How renters with vouchers, evictions or criminal records will be treated differently
Under the old system, someone with a voucher could be rejected simply for using it, or an applicant could be denied because of a years-old eviction or an old criminal charge. The settlement changes that dynamic.
For a voucher holder, the new policies remove automatic exclusion. Instead, the landlord will look at whether the applicant can meet rent and lease obligations now. For someone with a past eviction, the staff will weigh how recent and relevant the eviction is — a long-ago, isolated incident will not automatically shut the door. Applicants with criminal records will be judged on the nature of the offense, when it occurred, and whether it suggests a current risk to the property or neighbors.
In practice, that could turn a hard ‘no’ into a conditional approval for many people. For example, a renter who had a minor eviction five years ago but now has steady income and good references may be accepted where they once were not.

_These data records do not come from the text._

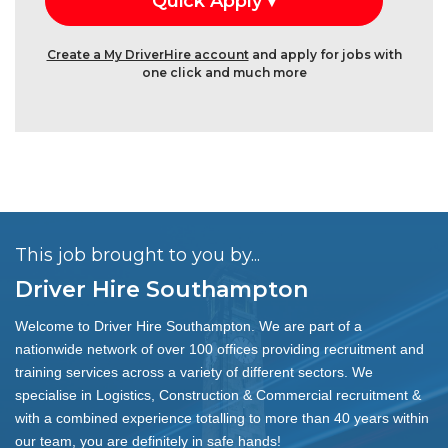
Create a My DriverHire account
and apply for jobs with
one click and much more
This job brought to you by...
Driver Hire Southampton
Welcome to Driver Hire Southampton. We are part of a
nationwide network of over 100 offices providing recruitment and
training services across a variety of different sectors. We
specialise in Logistics, Construction & Commercial recruitment &
with a combined experience totalling to more than 40 years within
our team, you are definitely in safe hands!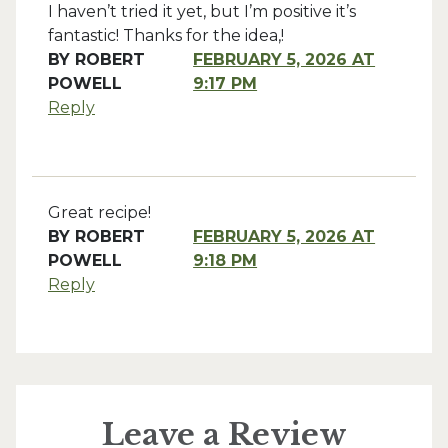
I haven’t tried it yet, but I’m positive it’s
fantastic! Thanks for the idea,!
BY
ROBERT
FEBRUARY 5, 2026 AT
POWELL
9:17 PM
Reply
Great recipe!
BY
ROBERT
FEBRUARY 5, 2026 AT
POWELL
9:18 PM
Reply
Leave a Review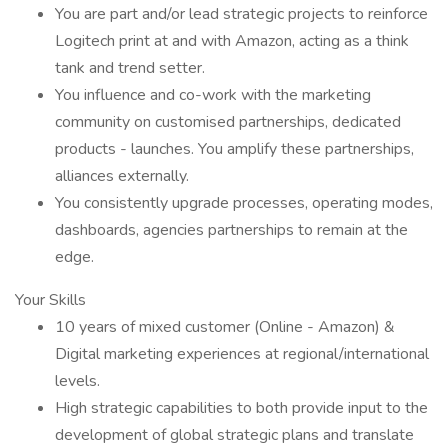
You are part and/or lead strategic projects to reinforce
Logitech print at and with Amazon, acting as a think
tank and trend setter.
You influence and co-work with the marketing
community on customised partnerships, dedicated
products - launches. You amplify these partnerships,
alliances externally.
You consistently upgrade processes, operating modes,
dashboards, agencies partnerships to remain at the
edge.
Your Skills
10 years of mixed customer (Online - Amazon) &
Digital marketing experiences at regional/international
levels.
High strategic capabilities to both provide input to the
development of global strategic plans and translate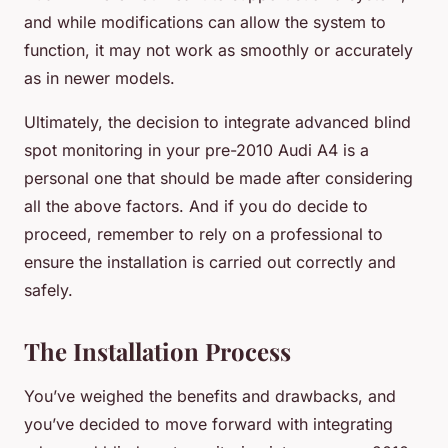
and while modifications can allow the system to
function, it may not work as smoothly or accurately
as in newer models.
Ultimately, the decision to integrate advanced blind
spot monitoring in your pre-2010 Audi A4 is a
personal one that should be made after considering
all the above factors. And if you do decide to
proceed, remember to rely on a professional to
ensure the installation is carried out correctly and
safely.
The Installation Process
You’ve weighed the benefits and drawbacks, and
you’ve decided to move forward with integrating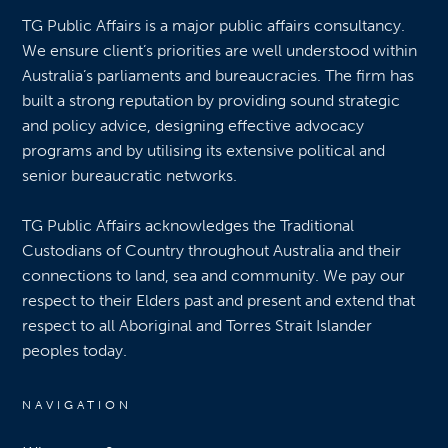
TG Public Affairs is a major public affairs consultancy.
We ensure client’s priorities are well understood within
Australia’s parliaments and bureaucracies. The firm has
built a strong reputation by providing sound strategic
and policy advice, designing effective advocacy
programs and by utilising its extensive political and
senior bureaucratic networks.
TG Public Affairs acknowledges the Traditional
Custodians of Country throughout Australia and their
connections to land, sea and community. We pay our
respect to their Elders past and present and extend that
respect to all Aboriginal and Torres Strait Islander
peoples today.
NAVIGATION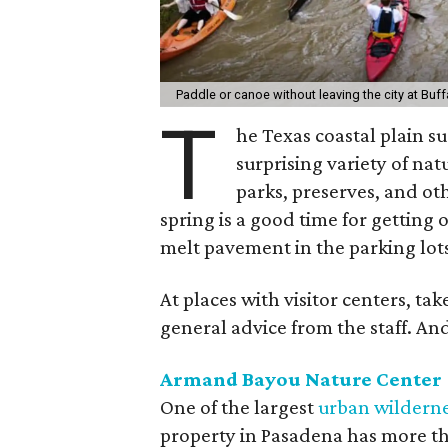
Paddle or canoe without leaving the city at Buf
T
he Texas coastal plain 
surprising variety of na
parks, preserves, and ot
spring is a good time for getting 
melt pavement in the parking lot
At places with visitor centers, tak
general advice from the staff. An
Armand Bayou Nature Center
One of the largest
urban wilderne
property in Pasadena has more tha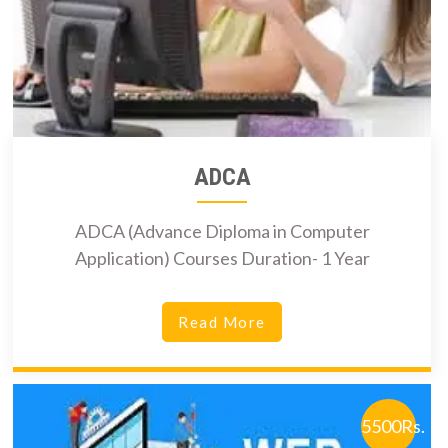
ADCA
ADCA (Advance Diploma in Computer
Application) Courses Duration- 1 Year
Read More
5500Rs.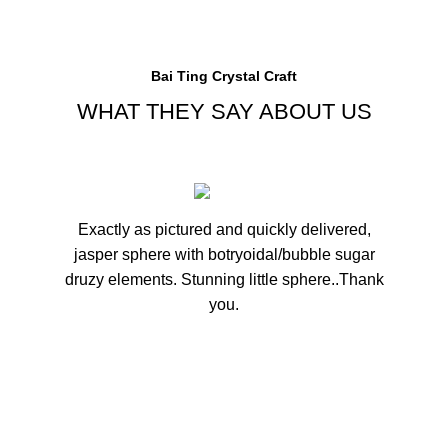
Bai Ting Crystal Craft
WHAT THEY SAY ABOUT US
Exactly as pictured and quickly delivered,
Fanta
jasper sphere with botryoidal/bubble sugar
in 
druzy elements. Stunning little sphere..Thank
you.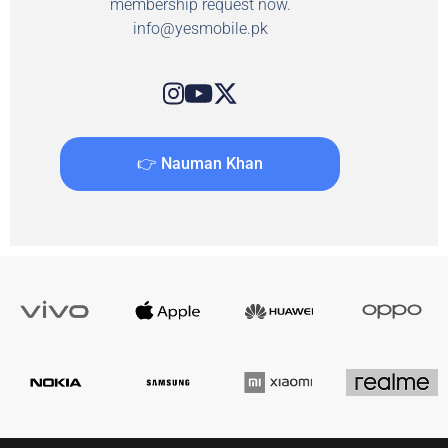
membership request now.
info@yesmobile.pk
👉 Nauman Khan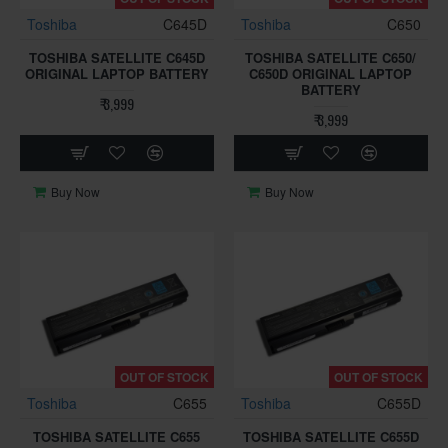
Toshiba
C645D
Toshiba
C650
TOSHIBA SATELLITE C645D
TOSHIBA SATELLITE C650/
ORIGINAL LAPTOP BATTERY
C650D ORIGINAL LAPTOP
BATTERY
₹ 3,999
₹ 3,999
Buy Now
Buy Now
OUT OF STOCK
OUT OF STOCK
Toshiba
C655
Toshiba
C655D
TOSHIBA SATELLITE C655
TOSHIBA SATELLITE C655D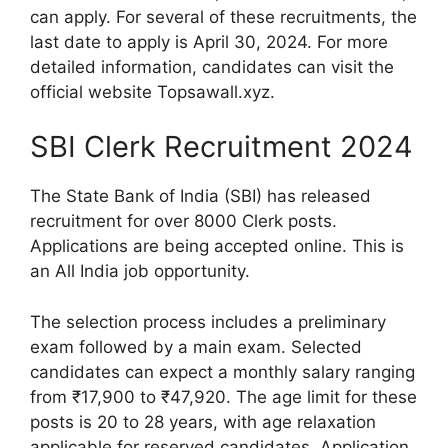
can apply. For several of these recruitments, the
last date to apply is April 30, 2024. For more
detailed information, candidates can visit the
official website Topsawall.xyz.
SBI Clerk Recruitment 2024
The State Bank of India (SBI) has released
recruitment for over 8000 Clerk posts.
Applications are being accepted online. This is
an All India job opportunity.
The selection process includes a preliminary
exam followed by a main exam. Selected
candidates can expect a monthly salary ranging
from ₹17,900 to ₹47,920. The age limit for these
posts is 20 to 28 years, with age relaxation
applicable for reserved candidates. Application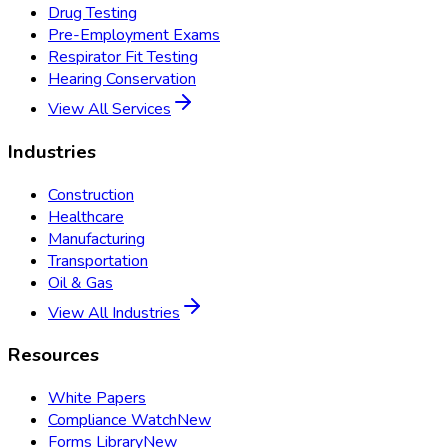
Drug Testing
Pre-Employment Exams
Respirator Fit Testing
Hearing Conservation
View All Services
Industries
Construction
Healthcare
Manufacturing
Transportation
Oil & Gas
View All Industries
Resources
White Papers
Compliance Watch
New
Forms Library
New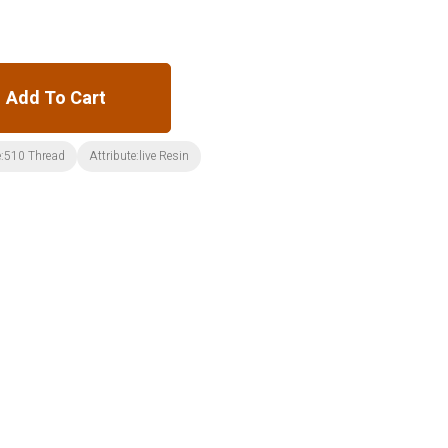
Add To Cart
:510 Thread
Attribute:live Resin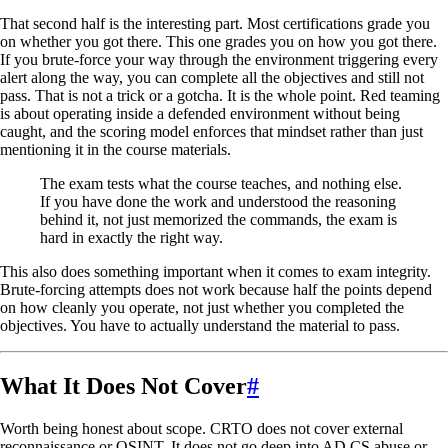
That second half is the interesting part. Most certifications grade you
on whether you got there. This one grades you on how you got there.
If you brute-force your way through the environment triggering every
alert along the way, you can complete all the objectives and still not
pass. That is not a trick or a gotcha. It is the whole point. Red teaming
is about operating inside a defended environment without being
caught, and the scoring model enforces that mindset rather than just
mentioning it in the course materials.
The exam tests what the course teaches, and nothing else.
If you have done the work and understood the reasoning
behind it, not just memorized the commands, the exam is
hard in exactly the right way.
This also does something important when it comes to exam integrity.
Brute-forcing attempts does not work because half the points depend
on how cleanly you operate, not just whether you completed the
objectives. You have to actually understand the material to pass.
What It Does Not Cover
#
Worth being honest about scope. CRTO does not cover external
reconnaissance or OSINT. It does not go deep into AD CS abuse or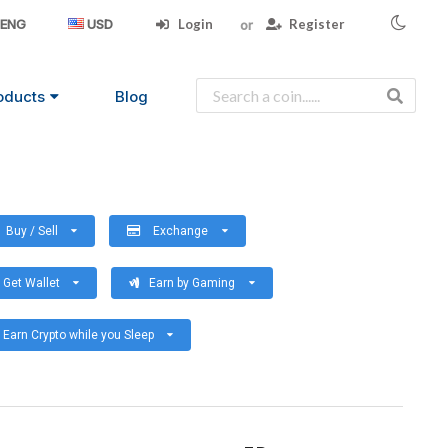
Login
Register
ENG
USD
oducts
Blog
Buy / Sell
Exchange
Get Wallet
Earn by Gaming
Earn Crypto while you Sleep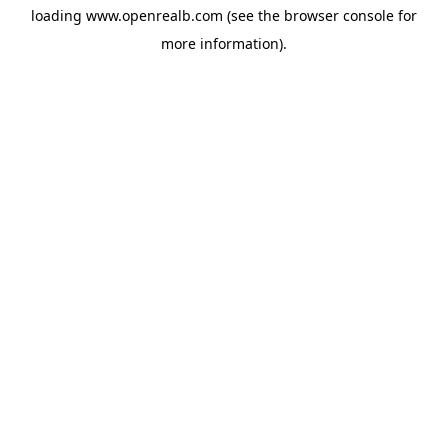
loading
www.openrealb.com
(see the
browser console
for
more information).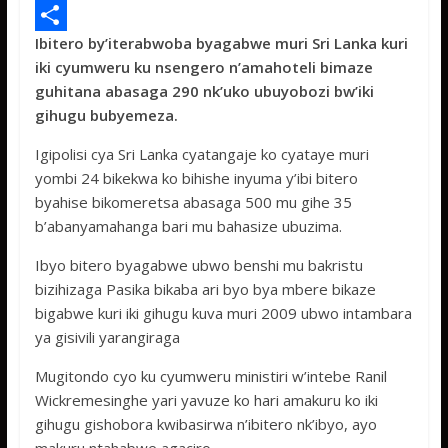
e
i
h
M
Ibitero by’iterabwoba byagabwe muri Sri Lanka kuri
b
t
a
e
S
iki cyumweru ku nsengero n’amahoteli bimaze
o
t
t
s
h
guhitana abasaga 290 nk’uko ubuyobozi bw’iki
o
e
s
s
a
gihugu bubyemeza.
k
r
A
a
r
Igipolisi cya Sri Lanka cyatangaje ko cyataye muri
p
g
e
yombi 24 bikekwa ko bihishe inyuma y’ibi bitero
byahise bikomeretsa abasaga 500 mu gihe 35
p
e
b’abanyamahanga bari mu bahasize ubuzima.
Ibyo bitero byagabwe ubwo benshi mu bakristu
bizihizaga Pasika bikaba ari byo bya mbere bikaze
bigabwe kuri iki gihugu kuva muri 2009 ubwo intambara
ya gisivili yarangiraga
Mugitondo cyo ku cyumweru ministiri w’intebe Ranil
Wickremesinghe yari yavuze ko hari amakuru ko iki
gihugu gishobora kwibasirwa n’ibitero nk’ibyo, ayo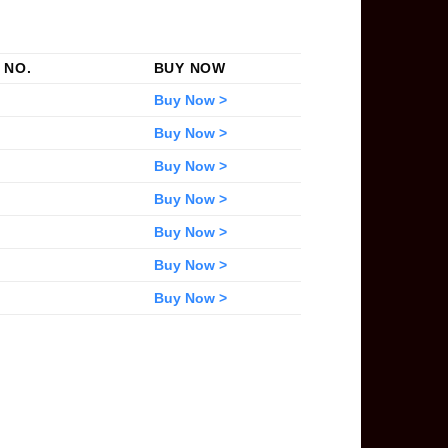
 NO.
BUY NOW
Buy Now >
Buy Now >
Buy Now >
Buy Now >
Buy Now >
Buy Now >
Buy Now >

How the agreement will be monitored and what happens if rules are broken
The settlement includes steps to make sure the new rules aren’t just written down and forgotten. The housing provider must track how screening decisions are made and report on policy changes and staff training. There will be a process for reviewing complaints if applicants or tenants believe the new rules aren’t being followed.
If violations are found, the agreement allows for remedies that can include correcting practices and making applicants whole for losses tied to unfair screening. The Equal Rights Center will have a role in checking compliance and can raise issues if the landlord slips back into old habits.
What this could mean for landlords and fair housing across the city
The deal is small in scale — it covers four properties — but it fits a larger trend in fair housing work. Advocates and regulators are pushing landlords to move away from blunt screening rules that screen out whole groups of people, especially voucher holders and those with past records. That pressure comes from advocates who say such rules deepen housing instability and keep people from accessing safe, stable homes.
For other D.C. landlords, the settlement sends a practical signal: screening policies that don’t consider individual circumstances are increasingly risky and may invite challenges. For renters, it’s a reminder that policies can change and that some barriers to housing are negotiable when challenged. For the housing market, the shift could mean more landlords adopting clearer, fairer screening steps — slowly opening more doors for people who were previously shut out.